We performed FSCV on extended carbon-fiber microsensors in the striatum (n = 14 caudate and n = 3 putamen) of patients (n = 17 total) with Parkinson’s disease. The extended carbon-fiber microsensor is constructed to match the dimensions of the tungsten microelectrodes used for functional mapping during DBS-electrode implantation surgery following ref. 21. Fig. S7 shows the component parts and assembly of the extended carbon-fiber microsensor used in these experiments.

FSCV Protocol.

Our FSCV protocol follows previous work in rodents (21, 47, 48). An electrochemical conditioning protocol (see Fig. S8A for depiction of applied waveform) is first applied consisting of a 60-Hz application of the measurement waveform for approximately 10 min to allow equilibration. Following this conditioning procedure, a 10-Hz application of the same triangular waveform is applied for the duration of the experiment (Fig. S8B). Examples of the resulting voltammograms (for each patient) and their derivatives, which were used for analysis, are shown in Figs. S9 and S10, respectively.
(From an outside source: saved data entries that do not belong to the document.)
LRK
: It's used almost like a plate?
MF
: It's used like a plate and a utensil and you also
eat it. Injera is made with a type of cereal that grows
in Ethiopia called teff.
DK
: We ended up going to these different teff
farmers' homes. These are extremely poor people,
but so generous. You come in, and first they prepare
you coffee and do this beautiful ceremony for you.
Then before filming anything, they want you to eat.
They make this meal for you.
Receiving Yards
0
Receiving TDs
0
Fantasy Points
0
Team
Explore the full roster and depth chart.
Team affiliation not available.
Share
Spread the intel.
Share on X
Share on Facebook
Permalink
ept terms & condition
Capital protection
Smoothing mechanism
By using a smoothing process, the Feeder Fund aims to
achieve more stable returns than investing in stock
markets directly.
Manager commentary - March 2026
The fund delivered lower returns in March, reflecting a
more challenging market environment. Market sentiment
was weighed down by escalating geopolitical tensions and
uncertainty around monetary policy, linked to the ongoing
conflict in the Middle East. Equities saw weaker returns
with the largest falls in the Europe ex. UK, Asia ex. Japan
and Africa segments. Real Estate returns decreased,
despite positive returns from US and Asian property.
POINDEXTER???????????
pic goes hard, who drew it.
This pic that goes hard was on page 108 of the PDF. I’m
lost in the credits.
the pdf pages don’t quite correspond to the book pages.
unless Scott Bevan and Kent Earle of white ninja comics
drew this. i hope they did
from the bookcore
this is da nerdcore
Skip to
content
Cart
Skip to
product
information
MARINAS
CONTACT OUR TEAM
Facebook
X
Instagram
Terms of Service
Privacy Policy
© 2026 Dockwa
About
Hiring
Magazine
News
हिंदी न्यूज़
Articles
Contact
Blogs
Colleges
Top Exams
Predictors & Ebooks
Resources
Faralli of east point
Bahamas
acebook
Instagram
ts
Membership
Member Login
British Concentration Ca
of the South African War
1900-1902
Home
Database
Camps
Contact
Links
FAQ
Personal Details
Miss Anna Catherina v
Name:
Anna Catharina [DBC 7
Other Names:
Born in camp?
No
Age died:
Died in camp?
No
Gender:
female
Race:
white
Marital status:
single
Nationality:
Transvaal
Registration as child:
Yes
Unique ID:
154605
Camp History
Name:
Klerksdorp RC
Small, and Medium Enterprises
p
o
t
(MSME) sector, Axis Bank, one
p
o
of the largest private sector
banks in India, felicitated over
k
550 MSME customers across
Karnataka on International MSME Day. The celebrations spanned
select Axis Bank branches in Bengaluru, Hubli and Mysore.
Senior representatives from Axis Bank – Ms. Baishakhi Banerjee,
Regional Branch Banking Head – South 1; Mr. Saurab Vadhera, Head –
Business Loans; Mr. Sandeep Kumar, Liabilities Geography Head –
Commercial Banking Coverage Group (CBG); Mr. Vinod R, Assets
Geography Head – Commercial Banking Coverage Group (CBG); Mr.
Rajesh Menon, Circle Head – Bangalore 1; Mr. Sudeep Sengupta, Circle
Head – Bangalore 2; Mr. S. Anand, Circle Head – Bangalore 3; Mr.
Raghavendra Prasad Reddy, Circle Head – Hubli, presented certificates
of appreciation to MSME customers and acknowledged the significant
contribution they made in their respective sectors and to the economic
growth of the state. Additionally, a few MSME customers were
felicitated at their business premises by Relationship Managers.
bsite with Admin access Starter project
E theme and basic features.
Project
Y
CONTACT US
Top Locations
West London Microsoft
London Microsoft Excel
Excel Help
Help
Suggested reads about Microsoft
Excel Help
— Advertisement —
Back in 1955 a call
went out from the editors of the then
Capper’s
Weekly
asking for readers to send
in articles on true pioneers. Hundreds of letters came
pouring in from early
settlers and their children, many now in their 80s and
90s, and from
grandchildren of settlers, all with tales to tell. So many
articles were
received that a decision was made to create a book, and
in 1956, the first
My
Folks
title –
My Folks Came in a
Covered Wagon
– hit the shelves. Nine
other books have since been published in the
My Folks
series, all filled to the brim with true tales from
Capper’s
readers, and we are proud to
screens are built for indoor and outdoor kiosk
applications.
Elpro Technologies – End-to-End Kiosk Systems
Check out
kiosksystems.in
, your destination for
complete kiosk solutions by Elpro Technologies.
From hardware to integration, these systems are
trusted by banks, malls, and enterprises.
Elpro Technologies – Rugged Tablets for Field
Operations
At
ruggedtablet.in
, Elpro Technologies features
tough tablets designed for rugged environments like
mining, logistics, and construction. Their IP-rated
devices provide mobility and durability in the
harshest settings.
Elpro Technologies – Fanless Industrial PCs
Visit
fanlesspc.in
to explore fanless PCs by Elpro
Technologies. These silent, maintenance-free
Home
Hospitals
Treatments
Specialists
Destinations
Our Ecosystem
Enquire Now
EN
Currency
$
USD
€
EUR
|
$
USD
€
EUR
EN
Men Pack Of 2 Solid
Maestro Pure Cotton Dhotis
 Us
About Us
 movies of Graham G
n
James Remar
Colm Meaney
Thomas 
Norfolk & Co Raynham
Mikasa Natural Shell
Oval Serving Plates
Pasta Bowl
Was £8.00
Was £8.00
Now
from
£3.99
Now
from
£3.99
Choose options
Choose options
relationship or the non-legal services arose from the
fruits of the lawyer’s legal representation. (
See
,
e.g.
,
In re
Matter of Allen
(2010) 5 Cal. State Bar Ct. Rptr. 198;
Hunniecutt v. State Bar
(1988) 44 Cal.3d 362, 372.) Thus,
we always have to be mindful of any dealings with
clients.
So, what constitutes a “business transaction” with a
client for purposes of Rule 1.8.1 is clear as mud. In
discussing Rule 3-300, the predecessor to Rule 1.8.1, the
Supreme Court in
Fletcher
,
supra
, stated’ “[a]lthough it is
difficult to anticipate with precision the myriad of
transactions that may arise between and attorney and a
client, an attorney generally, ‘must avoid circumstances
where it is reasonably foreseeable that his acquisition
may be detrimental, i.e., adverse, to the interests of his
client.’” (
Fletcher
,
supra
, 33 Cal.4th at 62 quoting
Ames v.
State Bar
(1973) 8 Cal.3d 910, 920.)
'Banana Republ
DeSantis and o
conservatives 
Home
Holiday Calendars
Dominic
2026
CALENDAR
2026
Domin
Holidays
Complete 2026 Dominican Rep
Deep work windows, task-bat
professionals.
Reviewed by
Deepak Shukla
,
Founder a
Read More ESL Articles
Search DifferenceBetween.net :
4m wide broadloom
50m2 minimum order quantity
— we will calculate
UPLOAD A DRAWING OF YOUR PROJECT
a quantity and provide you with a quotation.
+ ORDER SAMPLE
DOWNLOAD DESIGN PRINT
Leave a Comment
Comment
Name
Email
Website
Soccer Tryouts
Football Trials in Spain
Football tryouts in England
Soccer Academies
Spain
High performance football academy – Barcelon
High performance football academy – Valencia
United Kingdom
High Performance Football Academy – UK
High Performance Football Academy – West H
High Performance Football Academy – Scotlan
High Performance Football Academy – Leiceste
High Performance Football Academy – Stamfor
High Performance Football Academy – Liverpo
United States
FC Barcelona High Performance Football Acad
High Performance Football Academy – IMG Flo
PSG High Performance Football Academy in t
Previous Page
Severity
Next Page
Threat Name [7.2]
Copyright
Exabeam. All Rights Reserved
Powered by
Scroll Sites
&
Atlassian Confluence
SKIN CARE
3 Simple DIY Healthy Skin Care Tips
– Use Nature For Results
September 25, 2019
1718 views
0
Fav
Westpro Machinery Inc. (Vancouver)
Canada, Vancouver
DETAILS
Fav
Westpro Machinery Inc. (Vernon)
Estimation of Dopamine Concentration.

We estimate dopamine concentration, as measured by FSCV using linear regression models trained using in vitro data and the EN algorithm (refer to SI Methods for more information). The EN algorithm is an automatic shrinkage and regularization approach to fitting-regression models (49). We use the glmnet package developed for use in Matlab (50) to train and test cross-validated models against prepared solutions of known dopamine concentrations. Solutions of dopamine are prepared in PBS (pH 7.4). Powdered dopamine hydrochloride (Sigma-Aldrich) is dissolved in a 0.1 N solution of HCl to a concentration of 100 mM. Aliquots of this solution are diluted to 10 mM in 1× PBS and further diluted (in 1× PBS) to the desired concentration for in vitro calibration of the carbon-fiber microsensors.